И всю дорогу – весьма недолго, поскольку в мгновение ока они уже очутились на парковке перед тратторией, – ее правая рука лежала у него на колене, а вела она одной левой. То ли от такой манеры вождения, то ли все-таки от жары комиссар обливался по́том.
– Ты женат?
– Нет.
– А девушка есть?
– Да, но она живет не в Вигате.
Вот зачем он это ляпнул?
– Как ее зовут?
– Ливия.
– Где ты живешь?
– В Маринелле.
– Дай мне свой домашний телефон.
Монтальбано продиктовал номер, она повторила.
– Запомнила.
Приехали. Комиссар открыл дверь, Адриана тоже. Вышли из машины, она положила руки ему на талию, легонько коснулась губами губ, сказала:
– Спасибо. – И рванула с места под визг шин, а комиссар стоял и смотрел ей вслед.
В участок он решил не ехать, а отправился сразу в Маринеллу. Было почти шесть, когда, надев плавки, он открыл дверь на веранду. И обнаружил там уютно устроившуюся троицу лет двадцати: двух парнишек и девчонку, которые явно толклись там целый день – и поели, и попили, и одежду развесили. На пляже с полсотни отдыхающих пытались поймать последние лучи уходящего солнца.
Песок при этом был усеян бумажками, объедками, пустыми банками и бутылками – помойка, да и только. В помойку превратилась и веранда: по всему полу бычки сигарет и косяков, банки из-под пива и кока-колы.
– Перед уходом чтоб все подчистили, – бросил комиссар, спускаясь по ступенькам к морю.
– Подчисти себе зад, – сказал кто-то из парней ему в спину.
Другой парень и девушка засмеялись.
Он мог бы притвориться, что не слышит, но вместо этого развернулся и медленно двинулся назад.
– Кто это сказал?
– Я, – сказал тот из двоих, что покрепче, с наглой рожей.
– Иди сюда.
Тот оглянулся на товарищей.
– Сейчас угомоню дедулю и вернусь.
Взрыв хохота.
Парень встал перед ним, расставил ноги пошире, вытянул руку, толкнул.

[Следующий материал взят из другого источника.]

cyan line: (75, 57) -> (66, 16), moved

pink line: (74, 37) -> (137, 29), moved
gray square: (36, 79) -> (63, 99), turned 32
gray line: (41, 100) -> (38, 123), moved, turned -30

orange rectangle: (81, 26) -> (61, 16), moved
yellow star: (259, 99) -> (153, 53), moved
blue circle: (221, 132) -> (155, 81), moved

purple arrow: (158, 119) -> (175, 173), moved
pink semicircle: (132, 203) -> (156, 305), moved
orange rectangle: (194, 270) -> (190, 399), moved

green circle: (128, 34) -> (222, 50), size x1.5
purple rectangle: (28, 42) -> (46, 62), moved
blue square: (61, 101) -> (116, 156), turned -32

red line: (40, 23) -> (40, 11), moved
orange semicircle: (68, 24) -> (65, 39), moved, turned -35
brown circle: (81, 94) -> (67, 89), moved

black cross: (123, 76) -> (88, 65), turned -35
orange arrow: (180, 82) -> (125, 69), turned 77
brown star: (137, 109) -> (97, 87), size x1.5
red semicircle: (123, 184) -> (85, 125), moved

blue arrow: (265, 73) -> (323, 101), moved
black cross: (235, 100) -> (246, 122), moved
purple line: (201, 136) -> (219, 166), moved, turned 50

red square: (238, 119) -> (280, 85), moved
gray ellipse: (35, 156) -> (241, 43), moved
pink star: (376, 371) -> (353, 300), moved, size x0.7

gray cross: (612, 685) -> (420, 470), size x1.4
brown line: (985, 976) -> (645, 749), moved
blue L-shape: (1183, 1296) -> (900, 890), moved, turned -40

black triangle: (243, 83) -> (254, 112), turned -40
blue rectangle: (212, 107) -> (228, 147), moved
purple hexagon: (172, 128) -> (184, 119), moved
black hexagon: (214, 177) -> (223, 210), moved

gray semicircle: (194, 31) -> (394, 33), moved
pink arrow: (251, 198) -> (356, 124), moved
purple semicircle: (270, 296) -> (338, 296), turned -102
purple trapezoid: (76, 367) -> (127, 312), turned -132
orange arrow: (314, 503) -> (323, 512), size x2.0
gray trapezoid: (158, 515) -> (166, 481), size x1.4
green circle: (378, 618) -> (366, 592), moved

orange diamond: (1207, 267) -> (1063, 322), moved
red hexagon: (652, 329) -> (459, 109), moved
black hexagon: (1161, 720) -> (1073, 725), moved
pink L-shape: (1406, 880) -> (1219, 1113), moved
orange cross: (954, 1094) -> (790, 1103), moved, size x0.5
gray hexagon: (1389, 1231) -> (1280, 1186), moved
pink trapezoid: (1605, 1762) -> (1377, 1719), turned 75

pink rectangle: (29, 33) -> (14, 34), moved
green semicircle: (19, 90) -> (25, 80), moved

– Шел бы ты купаться, дедуля.
Монтальбано замахнулся левой, тот уклонился, и тогда правый кулак, в точности как было задумано, влепился ему в физиономию, так что парень тяжело грохнулся наземь, почти в отключке. Прямо не кулак, а дубина. Смех тех двоих резко оборвался.
– Когда вернусь, чтобы все было убрано.
Чтобы добраться до мало-мальски чистой воды, пришлось заплыть подальше, потому что у берега качалась на волнах всякая гадость: от какашек до пластиковых стаканчиков.
Прежде чем плыть обратно, Монтальбано осмотрел берег, выискивая, где поменьше людей, а значит, и вода, возможно, чище. Правда, в результате пришлось полчаса брести до дома вдоль моря.
Ребята уже ушли. И на веранде было прибрано.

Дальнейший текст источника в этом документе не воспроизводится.